Thus he drank her in before the crunch of a stone under his heel warned her of his presence and set her breaths going and coming in quick gusts as she wheeled around, half rising and then dropping back to a position as still as before, with a trace of new dignity in her grace, while her starkness of inquiry gradually changed to stoicism.
“Mary, I came upon you very suddenly,” he said.
“Yes”—a bare, echoing monosyllable.
He stepped to one side to let Firio and his little cavalcade pass. All the while she continued to look at him through the screen of her half-closed lashes in a way that set her repose and charm apart as something precious and cold and baffling. Now he realized that he had made a breach in the barrier of their old relations only to find himself in a garden whose flowers fell to ashes at his touch. He saw the light that enveloped her as an armor far less vulnerable than any wall, and the splendor of her was growing in his eyes.
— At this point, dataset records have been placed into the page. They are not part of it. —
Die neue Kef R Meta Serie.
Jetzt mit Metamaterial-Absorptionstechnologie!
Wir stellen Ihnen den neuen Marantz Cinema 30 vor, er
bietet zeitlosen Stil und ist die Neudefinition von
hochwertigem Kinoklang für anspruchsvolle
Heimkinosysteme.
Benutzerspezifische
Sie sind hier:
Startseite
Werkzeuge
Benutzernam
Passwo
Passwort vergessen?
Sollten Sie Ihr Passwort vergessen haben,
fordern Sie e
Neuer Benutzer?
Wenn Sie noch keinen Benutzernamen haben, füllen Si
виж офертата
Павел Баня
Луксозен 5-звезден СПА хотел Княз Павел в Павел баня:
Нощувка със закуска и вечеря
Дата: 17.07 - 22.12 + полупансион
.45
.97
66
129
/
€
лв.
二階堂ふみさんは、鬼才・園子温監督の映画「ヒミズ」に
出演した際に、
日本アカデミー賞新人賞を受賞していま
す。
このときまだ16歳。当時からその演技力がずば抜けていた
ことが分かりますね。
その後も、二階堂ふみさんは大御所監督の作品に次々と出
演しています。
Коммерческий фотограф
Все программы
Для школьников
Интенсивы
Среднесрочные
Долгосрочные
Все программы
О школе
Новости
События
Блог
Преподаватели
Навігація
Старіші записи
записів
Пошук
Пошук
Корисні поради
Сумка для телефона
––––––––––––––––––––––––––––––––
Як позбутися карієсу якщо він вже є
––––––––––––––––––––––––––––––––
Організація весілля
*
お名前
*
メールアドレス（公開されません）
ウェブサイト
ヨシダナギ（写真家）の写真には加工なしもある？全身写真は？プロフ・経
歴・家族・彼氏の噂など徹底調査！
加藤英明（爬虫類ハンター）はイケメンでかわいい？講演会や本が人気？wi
Jag Ear’s bells with their warm and merry notes became a faint tinkle that was lost in the depths of the defile. The two were alone on the spot where the Eternal Painter had introduced them so simply as Jack and Mary, and where he, as the easy traveller, had listened to her plead for his own life. It was his turn to plead. She was not to be won by fighting Leddys or tearing up pine-trees by their roots. That armor was without a joint; a lance would bend like so much tin against its plates, and yet there must be some alchemy that would make it melt as a mist before the sun. It was tenanted by a being all sentiency, which saw him through her visor as a passer-by in a gallery. But one in armor does not fly from passers-by as she had flown while he was climbing up the canyon wall with his pine-tree branch.
“I have learned now to look over any kind of a precipice without getting dizzy,” she announced, quietly.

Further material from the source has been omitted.